The sparrows banter in the bushes that crowd the walls of the World’s End alleyway as I walk to the library. There is, it seems, much to catch up on. Winter was bitter cold; five months that had us by the throat, five months in our house that were bone lonely. April. And earth is touched by the hand of a new sun. A sun, from its stoked store, that wants to warm us, pulls at zips, unbuttons a thick-coated Saxon taciturn resistance. The releasing rays bring back lost leisure: walking back home, in the dry dust of my road, a black and white tabby reclines, eyes me disdainfully with the look of a Cleopatra on an invisible chaise longue.

Words

From our UK edition

Late afternoon I speak to Mum on the phone; she’s sorting through her past, four hundred or so odd-sized photographs. ‘Well, you won’t want to do it,’ she says, ‘when I’m gone, I won’t leave you that task.’ We switch tack, not from fear, from silent truth, what can’t come back. We talk of mulish rough weather, April squalls, the wind’s choking embrace of a newly dressed willow, bringing it down, its road wreckage near her place. Dad’s death was like that tree. She talks in tangents. Is this what she means?

Daffodils

From our UK edition

These sprightly flowers are no cowards. They poke forth sun seeking heads, proudly proclaim when earth remains clenched in winter’s pale dead. See, before you rise to your day, these shattering yellows hold sway, say something we cannot, or have forgotten, in garden, park and verge, believe, before there is proof, of what will come, sun’s surer rays, a time for warmer                             weather. But for now an icy wind ripples and the daffodils shudder and shiver, stunned by the life within them.

Bike

From our UK edition

I sold the sleek black bike you said I should buy. My special treat, in the shop, on my own, I couldn’t fulfil. It took your love, your woman’s will to tutor me in the art of self-giving and not to fear the gifts that feed.
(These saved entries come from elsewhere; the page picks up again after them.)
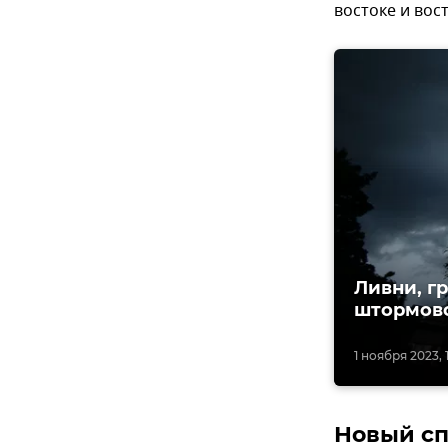
востоке и вос
Ливни, г
штормов
1 ноября 2023, 1
Новый сп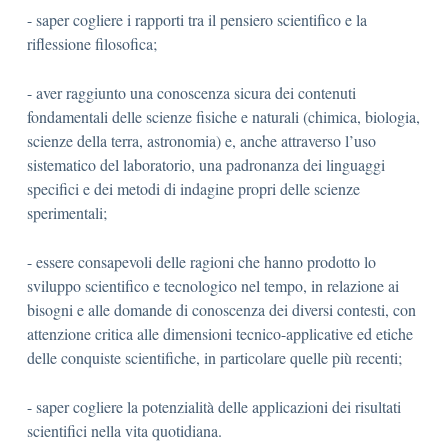
- saper cogliere i rapporti tra il pensiero scientifico e la
riflessione filosofica;
- aver raggiunto una conoscenza sicura dei contenuti
fondamentali delle scienze fisiche e naturali (chimica, biologia,
scienze della terra, astronomia) e, anche attraverso l’uso
sistematico del laboratorio, una padronanza dei linguaggi
specifici e dei metodi di indagine propri delle scienze
sperimentali;
- essere consapevoli delle ragioni che hanno prodotto lo
sviluppo scientifico e tecnologico nel tempo, in relazione ai
bisogni e alle domande di conoscenza dei diversi contesti, con
attenzione critica alle dimensioni tecnico-applicative ed etiche
delle conquiste scientifiche, in particolare quelle più recenti;
- saper cogliere la potenzialità delle applicazioni dei risultati
scientifici nella vita quotidiana.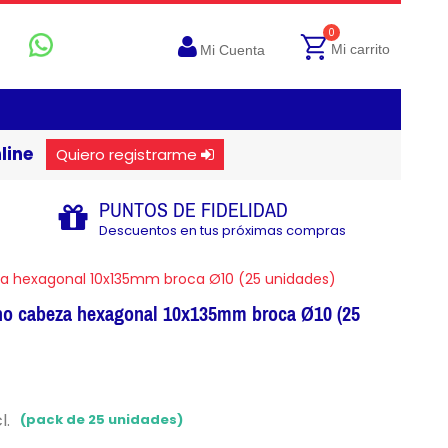
0
Mi carrito
Mi Cuenta
line
Quiero registrarme
PUNTOS DE FIDELIDAD
Descuentos en tus próximas compras
za hexagonal 10x135mm broca Ø10 (25 unidades)
rno cabeza hexagonal 10x135mm broca Ø10 (25
l.
(pack de 25 unidades)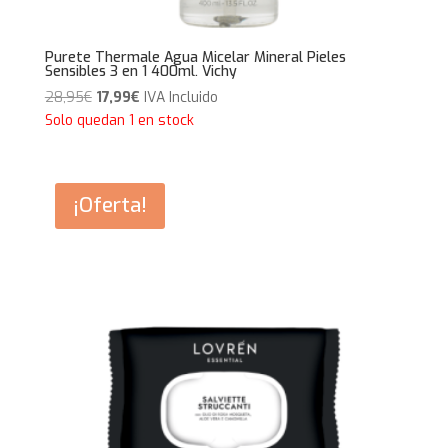
Purete Thermale Agua Micelar Mineral Pieles
Sensibles 3 en 1 400ml. Vichy
El
El
28,95
€
17,99
€
IVA Incluido
precio
precio
Solo quedan 1 en stock
original
actual
era:
es:
28,95€.
17,99€.
¡Oferta!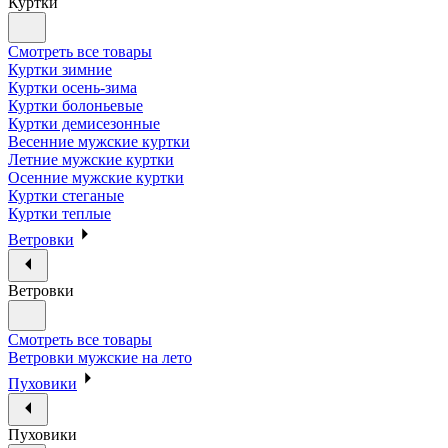
Куртки
Смотреть все товары
Куртки зимние
Куртки осень-зима
Куртки болоньевые
Куртки демисезонные
Весенние мужские куртки
Летние мужские куртки
Осенние мужские куртки
Куртки стеганые
Куртки теплые
Ветровки
Ветровки
Смотреть все товары
Ветровки мужские на лето
Пуховики
Пуховики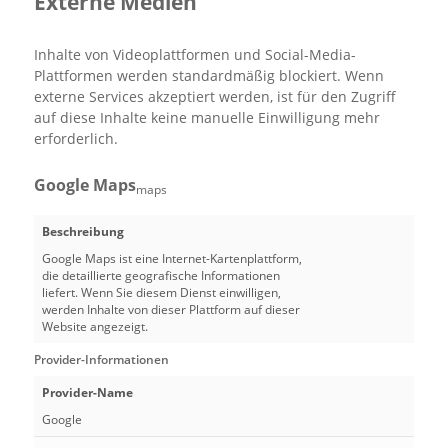
Externe Medien
Inhalte von Videoplattformen und Social-Media-
Plattformen werden standardmäßig blockiert. Wenn
externe Services akzeptiert werden, ist für den Zugriff
auf diese Inhalte keine manuelle Einwilligung mehr
erforderlich.
Google Maps
maps
Beschreibung
Google Maps ist eine Internet-Kartenplattform,
die detaillierte geografische Informationen
liefert. Wenn Sie diesem Dienst einwilligen,
werden Inhalte von dieser Plattform auf dieser
Website angezeigt.
Provider-Informationen
Provider-Name
Google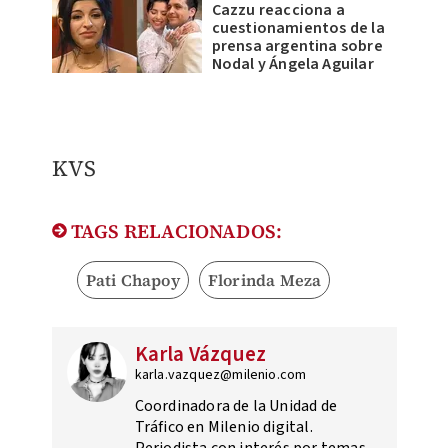
Cazzu reacciona a
cuestionamientos de la
prensa argentina sobre
Nodal y Ángela Aguilar
KVS
TAGS RELACIONADOS:
Pati Chapoy
Florinda Meza
Karla Vázquez
karla.vazquez@milenio.com
Coordinadora de la Unidad de
Tráfico en Milenio digital.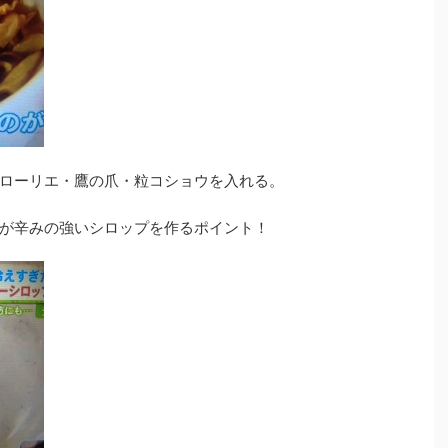
ローリエ・鷹の爪・粒コショウを入れる。
が辛みの強いシロップを作るポイント！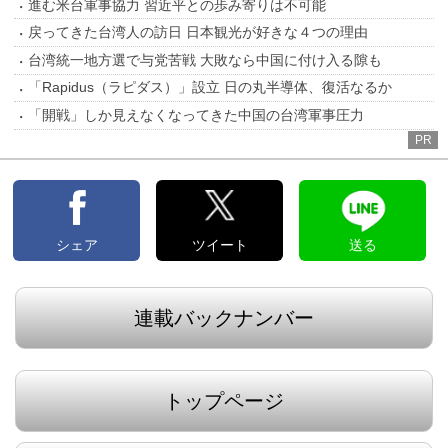
進む米台軍事協力 習近平との歩み寄りは不可能
戻ってきた台湾人の訪日 日本観光が好きな４つの理由
台湾統一地方選で与党苦戦 大敗なら中国に付け入る隙も
「Rapidus（ラピダス）」設立 日の丸半導体、復活なるか
「開戦」しか見えなくなってきた中国の台湾軍事圧力
PR
シェア
ツイート
送る
連載バックナンバー
トップページ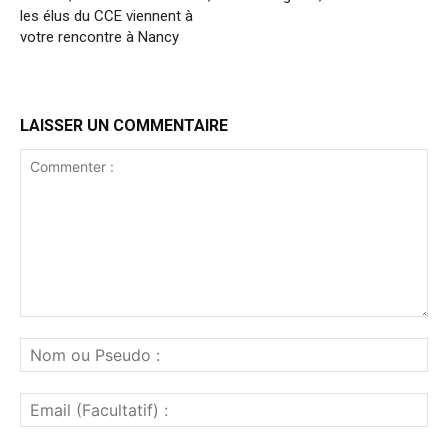
les élus du CCE viennent à
votre rencontre à Nancy
LAISSER UN COMMENTAIRE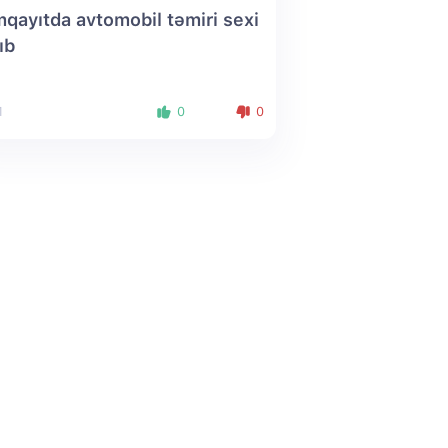
qayıtda avtomobil təmiri sexi
ıb
1
0
0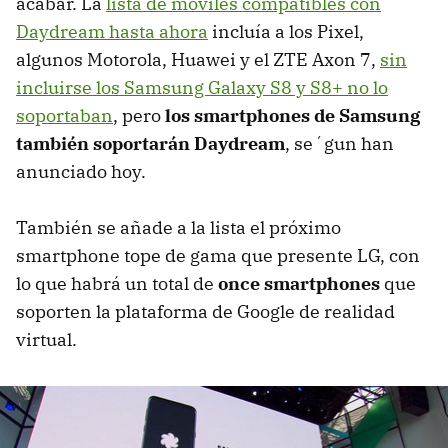
acabar. La
lista de móviles compatibles con
Daydream hasta ahora
incluía a los Pixel,
algunos Motorola, Huawei y el ZTE Axon 7,
sin
incluirse los Samsung Galaxy S8 y S8+ no lo
soportaban
, pero
los smartphones de Samsung
también soportarán Daydream
, se´gun han
anunciado hoy.
También se añade a la lista el próximo
smartphone tope de gama que presente LG, con
lo que habrá un total de
once smartphones
que
soporten la plataforma de Google de realidad
virtual.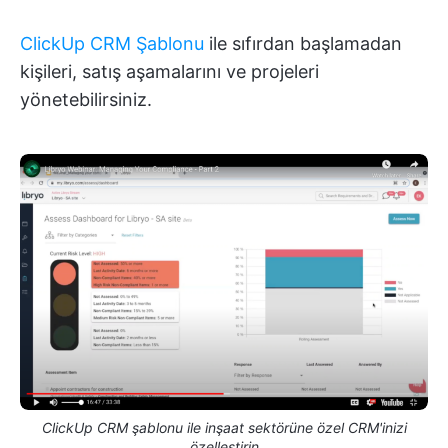
ClickUp CRM Şablonu
ile sıfırdan başlamadan
kişileri, satış aşamalarını ve projeleri
yönetebilirsiniz.
ClickUp CRM şablonu ile inşaat sektörüne özel CRM'inizi
özelleştirin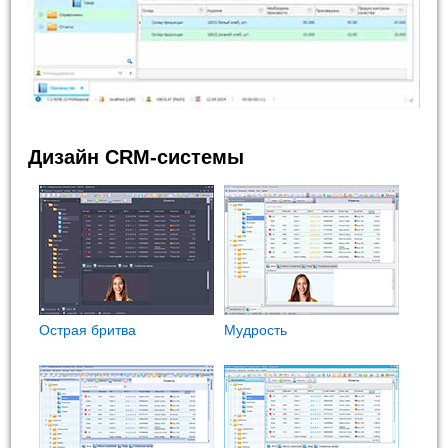
Дизайн CRM-системы
Острая бритва
Мудрость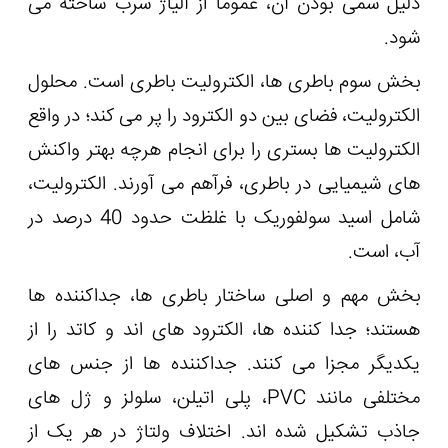
دلیل سمی بودن آن، عموماً از آلیاژ سرب ساخته می
شود.
بخش سوم باطری ها، الکترولیت باطری است. محلول
الکترولیت، فضای بین دو الکترود را پر می کند؛ در واقع
الکترولیت ها بستری را برای انجام هرچه بهتر واکنش
های شیمیایی در باطری، فرآهم می آورند. الکترولیت،
شامل اسید سولفوریک با غلظت حدود 40 درصد در
آب، است.
بخش مهم و اصلی ساختار باطری ها، جداکننده ها
هستند؛ جدا کننده ها، الکترود های اند و کاتد را از
یکدیگر مجزا می کنند. جداکننده ها از جنس های
مختلفی مانند PVC، پلی اتیلن، سلولز و ژل های
جاذب تشکیل شده اند. اختلاف ولتاژ در هر یک از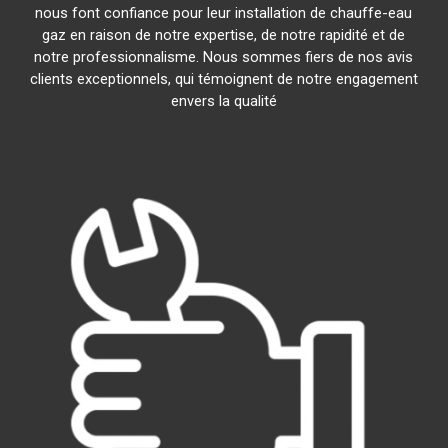
nous font confiance pour leur installation de chauffe-eau
gaz en raison de notre expertise, de notre rapidité et de
notre professionnalisme. Nous sommes fiers de nos avis
clients exceptionnels, qui témoignent de notre engagement
envers la qualité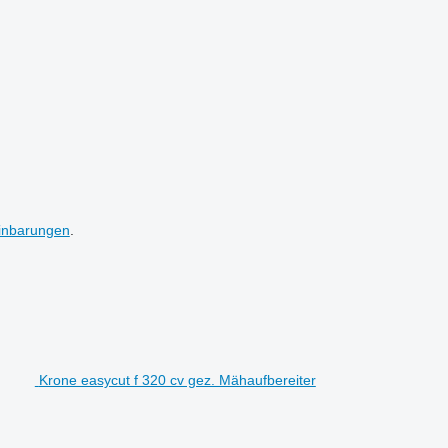
inbarungen
.
Krone easycut f 320 cv gez. Mähaufbereiter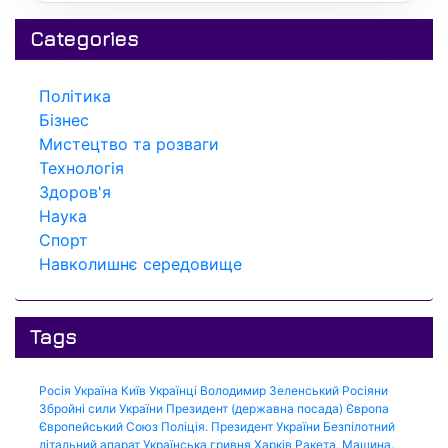
Categories
Політика
Бізнес
Мистецтво та розваги
Технологія
Здоров'я
Наука
Спорт
Навколишнє середовище
Tags
Росія
Україна
Київ
Українці
Володимир Зеленський
Росіяни
Збройні сили України
Президент (державна посада)
Європа
Європейський Союз
Поліція.
Президент України
Безпілотний
літальний апарат
Українська гривня
Харків
Ракета.
Машина.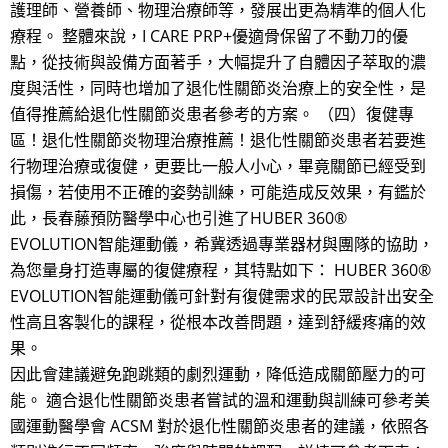
護理師、營養師、物理治療師等，發展出更為精準的個人化
療程。 整體來說，I CARE PRP+優適骨保留了不動刀的優
點，從技術與設備方面著手，大幅提升了自體因子萃取的濃
度與活性，同時也增加了退化性關節炎治療上的安全性，是
值得推薦給退化性關節炎患者參考的方案。 （四）復健專
區！退化性關節炎物理治療推薦！退化性關節炎患者若要進
行物理治療或復健，更要比一般人小心，畢竟關節已經受到
損傷，若使用不正確的姿勢訓練，可能造成反效果，有鑑於
此，長春藤預防醫學中心也引進了HUBER 360®
EVOLUTION智能運動儀，希冀透過專業器材與團隊的協助，
為您量身打造專屬的復健療程，其特點如下： HUBER 360®
EVOLUTION智能運動儀可針對有復健需求的民眾設計出安全
性高且客製化的課程，從根本改善問題，達到舒緩疼痛的效
果。
因此會建議避免跑跳類的劇烈運動，降低造成關節壓力的可
能。 適合退化性關節炎患者嘗試的溫和運動與訓練可參考美
國運動醫學會 ACSM 對於退化性關節炎患者的建議，依照各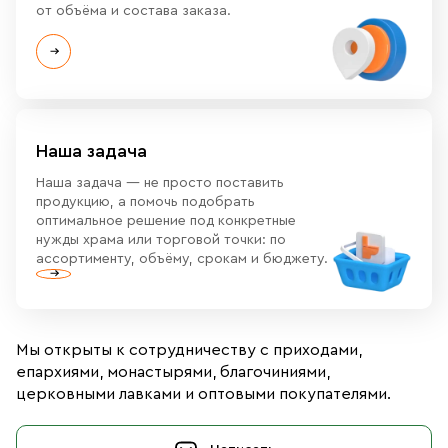
от объёма и состава заказа.
Наша задача
Наша задача — не просто поставить
продукцию, а помочь подобрать
оптимальное решение под конкретные
нужды храма или торговой точки: по
ассортименту, объёму, срокам и бюджету.
Мы открыты к сотрудничеству с приходами,
епархиями, монастырями, благочиниями,
церковными лавками и оптовыми покупателями.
My self-denial father’s handed down creed. Cycling was the emblem of our in-love-fun. We headed out evenings after work, met near the deer park, rode out that summer to an unending, un-setting sun. What now our love is done?

Stalker

From our UK edition

The moon comes knocking on our door; a slavish stalker who hangs around all night. The slowest of walkers, he matched at an equal distance each of our homeward steps. We close our door on him, push him out only to find he’s already skirted the house, taken the side alley, slipped the padlocked gate, jumped the flowerpots and several four foot pines and is staring fixedly through our unlit bedroom windows. He’ll watch all night, like this, through his scarf of cloud, the broken drape; while we count faceless sheep he waits. He holds the hours we conflate. The night marked down to his pin-point satisfaction he lets us go though we’ll never know at what thin hour he left. It’s been this way all month.

Black Knight

From our UK edition

A few forgotten objects Dad passed on: copperplate pens with long nail nibs, still stained black, one coal-fire red, laid to rest for twenty years in the shed’s office chest; a Monopoly set yanked by a seaman uncle from his sinking merchant ship U-boat torpedoed at the beginning of the second world war, but minus the board; the pine green balsa houses, the pink prim hotels strewn on the field of our living-room floor, much else that was yours: the board, this uncle and your gambling father, we never saw. And the chess pieces we played and played; of our two wooden box sets, the best hand carved, you varnished and weighted with lead. The black knight like you could lose its head.